To date, the federal government has spent over $3.7 trillion.
As Peter Schiff put it in a tweet, we’re seeing the most incredible growth in peacetime government spending ever.
All of this government spending, combined with consumer spending financed by credit cards, is helping prop up the US economy. Government spending was up 5% according to the Q2 GDP figures and added 0.85% to the overall GDP. Non-defense spending was up a whopping 15.9% in Q2. In a recent podcast, Peter Schiff said the last time government spending grew that much in a single quarter was 21 years ago. As Peter pointed out, we had two recessions in that timespan – including the Great Recession.
Non-defense spending – domestic spending – rose last quarter by more than it did in any quarter during either of those recessions.
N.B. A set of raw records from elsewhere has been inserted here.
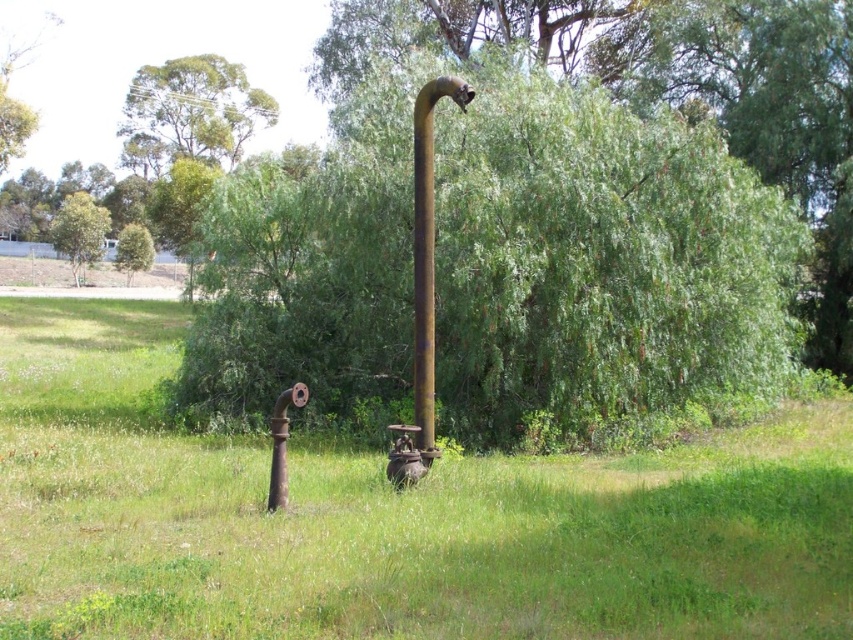 Does green leafy tree at upper left have a lesser width compared to green leafy tree at lower left?

No.

Who is more forward, (76, 202) or (149, 244)?

Point (76, 202) is in front.

The image size is (853, 640). Identify the location of green leafy tree at upper left. (79, 230).

Which is in front, point (430, 128) or point (94, 230)?

Point (430, 128)

Measure the distance from rusty metal pole at center to green leafy tree at upper left.

A distance of 71.79 meters exists between rusty metal pole at center and green leafy tree at upper left.

Is point (416, 397) farther from viewer compared to point (77, 241)?

No, (416, 397) is in front of (77, 241).

Where is `rusty metal pole at center`? rusty metal pole at center is located at coordinates (427, 253).

Does green leafy tree at upper center have a lesser width compared to green leafy tree at upper left?

In fact, green leafy tree at upper center might be wider than green leafy tree at upper left.

Is green leafy tree at upper center to the right of green leafy tree at upper left from the viewer's perspective?

Correct, you'll find green leafy tree at upper center to the right of green leafy tree at upper left.

Between point (248, 88) and point (91, 253), which one is positioned in front?

Point (91, 253)

Where is `green leafy tree at upper center`? Image resolution: width=853 pixels, height=640 pixels. green leafy tree at upper center is located at coordinates (190, 113). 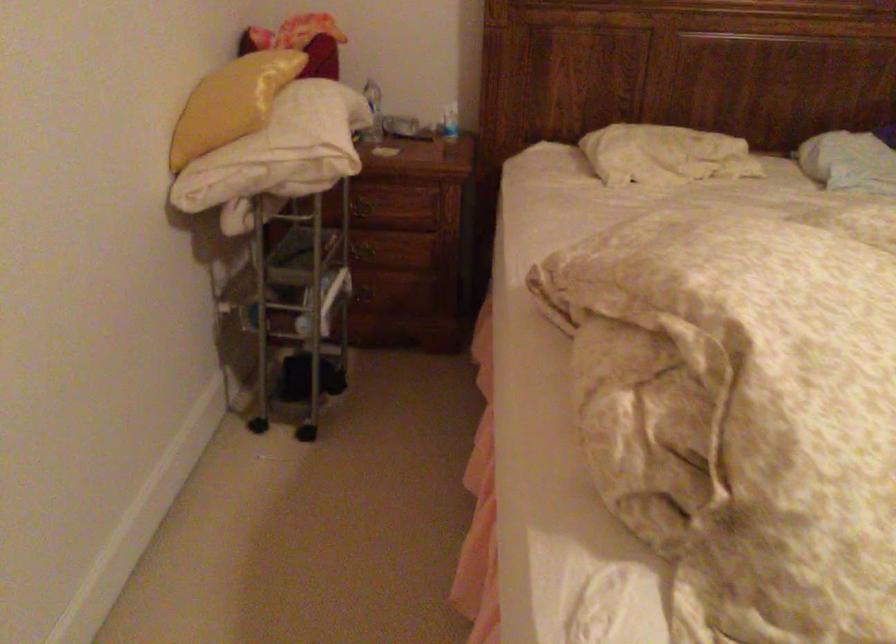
Think about that. Trump keeps complaining that we’re not getting as much monetary stimulus as Obama got. But look at all the fiscal stimulus we’re getting that Obama didn’t get.”
Generally, you see this kind of spending when the economy is weak.
Yet the fiscal stimulus that we’re getting now is larger than what we’ve gotten in the prior two recessions. Yet we’re getting this stimulus when the economy isn’t even in recession. I mean, if the economy is so good, why does it need so much fiscal stimulus? And if it’s getting so much fiscal stimulus, and if you believe fiscal stimulus works, why isn’t GDP even stronger?”